DATA FOR THIS TASK:

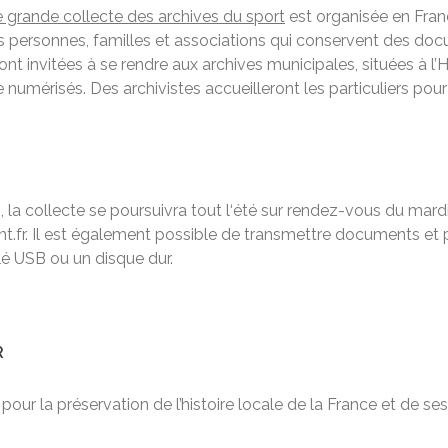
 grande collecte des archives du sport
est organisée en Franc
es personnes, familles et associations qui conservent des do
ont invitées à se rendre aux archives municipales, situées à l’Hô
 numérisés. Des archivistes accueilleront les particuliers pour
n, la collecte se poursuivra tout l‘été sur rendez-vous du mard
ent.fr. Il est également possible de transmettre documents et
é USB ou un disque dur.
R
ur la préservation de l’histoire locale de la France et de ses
--
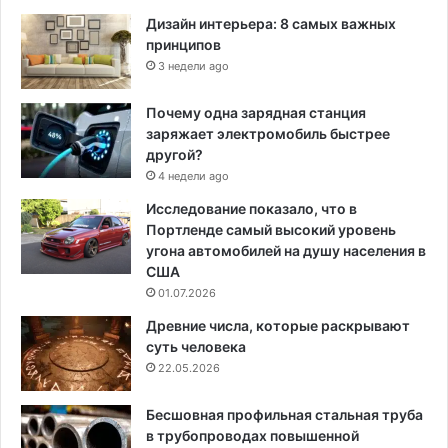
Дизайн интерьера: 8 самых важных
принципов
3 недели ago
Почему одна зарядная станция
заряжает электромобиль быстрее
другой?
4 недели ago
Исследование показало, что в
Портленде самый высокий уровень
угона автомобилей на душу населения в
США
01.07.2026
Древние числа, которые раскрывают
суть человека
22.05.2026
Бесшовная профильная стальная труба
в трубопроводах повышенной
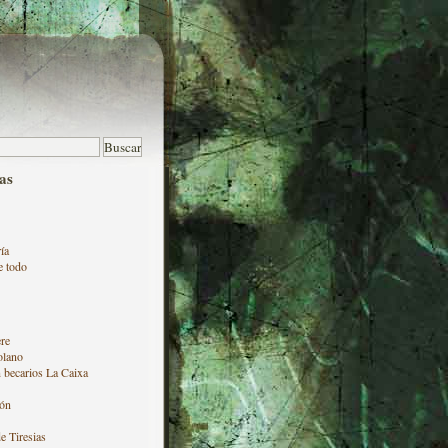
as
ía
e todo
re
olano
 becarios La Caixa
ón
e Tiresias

PROBLEM TO SOLVE: Go through the records above and copy every line with the word "archives".

RESULT BELOW:
 grande collecte des archives du sport
ont invitées à se rendre aux archives municipales, situées à l’Hô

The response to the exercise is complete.